Dolcificanti artificiali
I dolcificanti artificiali come aspartame, sucralosio e saccarina sono presenti in molti prodotti light, bevande dietetiche e alimenti senza zucchero. Scoprite come vengono discussi i dolcificanti e i numeri E in relazione alla flora intestinale, alla digestione, agli additivi e all'alimentazione consapevole.

Indice dei contenuti

Dolcificanti artificiali, numeri E e flora intestinale

Dolcificanti artificiali sono sostituti sintetici dello zucchero che conferiscono un sapore dolce a cibi e bevande senza fornire la stessa quantità di zucchero o calorie dello zucchero domestico. Si trovano spesso nelle bibite dietetiche, nei dolci senza zucchero, nei prodotti light, nei dessert a basso contenuto calorico, nelle gomme da masticare e nei prodotti proteici.

I dolcificanti artificiali più noti sono Aspartame, Sucralosio, Saccarina, Acesulfame-K e Ciclamato. Molte persone si rivolgono a questi prodotti perché vogliono ridurre gli zuccheri, risparmiare calorie o abbassare i livelli di zucchero nel sangue.

Allo stesso tempo, i dolcificanti artificiali e alcuni Numeri E sempre più in relazione a Flora intestinale, Microbioma intestinale, Metabolismo, Regolazione dell'appetito, Digestione e le abitudini alimentari a lungo termine. Vale quindi la pena di leggere più attentamente gli elenchi degli ingredienti e capire quali additivi sono regolarmente presenti nella propria dieta.

Spiegazione breve: edulcoranti artificiali e numeri E

  • I dolcificanti artificiali forniscono un sapore dolce con poche o nessuna caloria.
  • si trovano spesso nei prodotti light, nelle bevande dietetiche e negli alimenti senza zucchero
  • L'aspartame è anche indicato negli elenchi degli ingredienti come E951 specificato
  • I numeri E identificano gli additivi alimentari autorizzati nell'UE
  • Non tutti i numeri E sono problematici, ma alcuni additivi sono controversi.
  • La qualità complessiva della dieta è fondamentale per la flora intestinale, la digestione e il metabolismo.
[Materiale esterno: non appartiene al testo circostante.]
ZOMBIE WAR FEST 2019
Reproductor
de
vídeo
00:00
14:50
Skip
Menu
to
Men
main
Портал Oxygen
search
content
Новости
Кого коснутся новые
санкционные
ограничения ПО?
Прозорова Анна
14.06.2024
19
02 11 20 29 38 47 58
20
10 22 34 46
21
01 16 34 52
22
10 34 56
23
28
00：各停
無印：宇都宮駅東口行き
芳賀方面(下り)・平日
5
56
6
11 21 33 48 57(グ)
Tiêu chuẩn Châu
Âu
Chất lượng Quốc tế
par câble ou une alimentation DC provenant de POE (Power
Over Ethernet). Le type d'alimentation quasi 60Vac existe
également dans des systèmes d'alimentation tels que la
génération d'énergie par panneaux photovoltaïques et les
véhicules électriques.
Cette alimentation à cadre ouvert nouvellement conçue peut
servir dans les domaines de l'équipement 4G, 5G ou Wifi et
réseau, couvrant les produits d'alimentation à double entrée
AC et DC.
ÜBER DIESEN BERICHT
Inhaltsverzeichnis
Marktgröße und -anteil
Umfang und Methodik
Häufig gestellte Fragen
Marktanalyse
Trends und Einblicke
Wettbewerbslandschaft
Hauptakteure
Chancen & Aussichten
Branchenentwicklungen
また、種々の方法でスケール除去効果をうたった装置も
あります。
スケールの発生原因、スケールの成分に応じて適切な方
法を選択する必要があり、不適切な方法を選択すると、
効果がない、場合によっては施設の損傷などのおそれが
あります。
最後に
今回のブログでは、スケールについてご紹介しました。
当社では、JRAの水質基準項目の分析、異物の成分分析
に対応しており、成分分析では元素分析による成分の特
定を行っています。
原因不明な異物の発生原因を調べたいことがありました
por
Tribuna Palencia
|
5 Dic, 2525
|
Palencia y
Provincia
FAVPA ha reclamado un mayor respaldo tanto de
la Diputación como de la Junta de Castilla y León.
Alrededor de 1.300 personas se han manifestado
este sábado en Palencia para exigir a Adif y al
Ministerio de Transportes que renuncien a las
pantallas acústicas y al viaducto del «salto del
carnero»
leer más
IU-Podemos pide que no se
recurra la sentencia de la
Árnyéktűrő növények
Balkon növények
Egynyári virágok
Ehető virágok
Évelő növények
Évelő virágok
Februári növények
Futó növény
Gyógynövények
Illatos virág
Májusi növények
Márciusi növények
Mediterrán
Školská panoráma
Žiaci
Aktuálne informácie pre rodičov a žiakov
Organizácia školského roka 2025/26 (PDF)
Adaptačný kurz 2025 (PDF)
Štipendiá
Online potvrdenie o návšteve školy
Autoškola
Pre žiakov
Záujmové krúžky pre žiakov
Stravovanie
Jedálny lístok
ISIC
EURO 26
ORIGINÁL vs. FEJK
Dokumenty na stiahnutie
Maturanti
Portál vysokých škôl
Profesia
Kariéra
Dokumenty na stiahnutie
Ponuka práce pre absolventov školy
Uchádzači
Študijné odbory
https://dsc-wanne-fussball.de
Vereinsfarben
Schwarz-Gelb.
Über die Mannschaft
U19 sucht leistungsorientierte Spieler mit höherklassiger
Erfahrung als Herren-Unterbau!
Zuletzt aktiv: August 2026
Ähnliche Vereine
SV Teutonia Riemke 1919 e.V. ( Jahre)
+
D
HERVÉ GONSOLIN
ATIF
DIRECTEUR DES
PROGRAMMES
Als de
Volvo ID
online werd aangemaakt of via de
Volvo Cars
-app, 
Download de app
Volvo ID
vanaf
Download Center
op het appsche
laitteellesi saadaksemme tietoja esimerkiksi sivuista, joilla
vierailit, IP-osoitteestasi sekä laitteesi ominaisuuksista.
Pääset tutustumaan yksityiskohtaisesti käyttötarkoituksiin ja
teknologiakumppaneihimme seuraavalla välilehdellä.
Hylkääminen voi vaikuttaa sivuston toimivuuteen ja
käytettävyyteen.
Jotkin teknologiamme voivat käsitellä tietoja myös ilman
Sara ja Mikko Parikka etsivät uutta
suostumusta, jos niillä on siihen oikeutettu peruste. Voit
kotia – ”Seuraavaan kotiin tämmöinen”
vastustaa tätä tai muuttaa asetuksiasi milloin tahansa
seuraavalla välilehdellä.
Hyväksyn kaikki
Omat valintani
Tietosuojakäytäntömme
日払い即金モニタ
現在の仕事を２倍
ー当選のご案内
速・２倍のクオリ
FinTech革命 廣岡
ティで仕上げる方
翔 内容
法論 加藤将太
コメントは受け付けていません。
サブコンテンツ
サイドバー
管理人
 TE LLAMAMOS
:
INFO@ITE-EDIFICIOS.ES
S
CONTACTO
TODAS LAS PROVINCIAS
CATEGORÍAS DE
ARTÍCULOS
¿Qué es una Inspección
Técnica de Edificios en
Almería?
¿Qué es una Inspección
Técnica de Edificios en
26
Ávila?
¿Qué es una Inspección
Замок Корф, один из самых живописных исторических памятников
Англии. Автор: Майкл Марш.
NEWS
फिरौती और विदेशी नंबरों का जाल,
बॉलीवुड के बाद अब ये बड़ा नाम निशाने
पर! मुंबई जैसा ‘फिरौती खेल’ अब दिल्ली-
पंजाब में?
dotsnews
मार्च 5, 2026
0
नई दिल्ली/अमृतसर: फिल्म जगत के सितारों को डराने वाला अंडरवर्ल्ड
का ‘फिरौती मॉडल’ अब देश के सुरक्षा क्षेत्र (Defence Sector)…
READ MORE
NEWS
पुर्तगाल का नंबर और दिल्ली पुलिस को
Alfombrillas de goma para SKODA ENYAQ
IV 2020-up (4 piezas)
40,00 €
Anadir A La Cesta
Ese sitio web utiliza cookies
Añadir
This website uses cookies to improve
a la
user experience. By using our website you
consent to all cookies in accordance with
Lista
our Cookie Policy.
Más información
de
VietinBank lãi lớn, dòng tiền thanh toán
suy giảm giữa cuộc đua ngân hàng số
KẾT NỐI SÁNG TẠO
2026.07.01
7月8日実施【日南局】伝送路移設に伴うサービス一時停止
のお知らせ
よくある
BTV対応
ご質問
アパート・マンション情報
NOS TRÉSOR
Cosa sono i dolcificanti artificiali?

I dolcificanti artificiali sono sostanze prodotte sinteticamente che hanno un sapore significativamente più dolce dello zucchero. Ciò significa che bastano quantità minime per rendere dolci le bevande o gli alimenti.

Il vantaggio è evidente: i prodotti possono avere un sapore dolce senza contenere la stessa quantità di zucchero o di calorie. Ciò rende i dolcificanti artificiali particolarmente interessanti per i prodotti dietetici, le bevande a basso contenuto calorico e i dolci senza zucchero.

Lo svantaggio: molti di questi prodotti sono altamente trasformati. Inoltre, i dolcificanti artificiali sono sempre più discussi in relazione al microbioma intestinale, all'appetito, al metabolismo e alle intolleranze individuali.

Aspartame: cosa c'è dietro l'E951?

Uno dei dolcificanti artificiali più noti e allo stesso tempo più controversi è il Aspartame. Negli elenchi degli ingredienti, questa sostanza compare spesso come E951.

L'aspartame è un dipeptide ottenuto dai due aminoacidi Acido aspartico e Fenilalanina. Entrambi gli aminoacidi sono presenti naturalmente anche negli alimenti. La scomposizione dell'aspartame produce anche metanolo e altri prodotti metabolici.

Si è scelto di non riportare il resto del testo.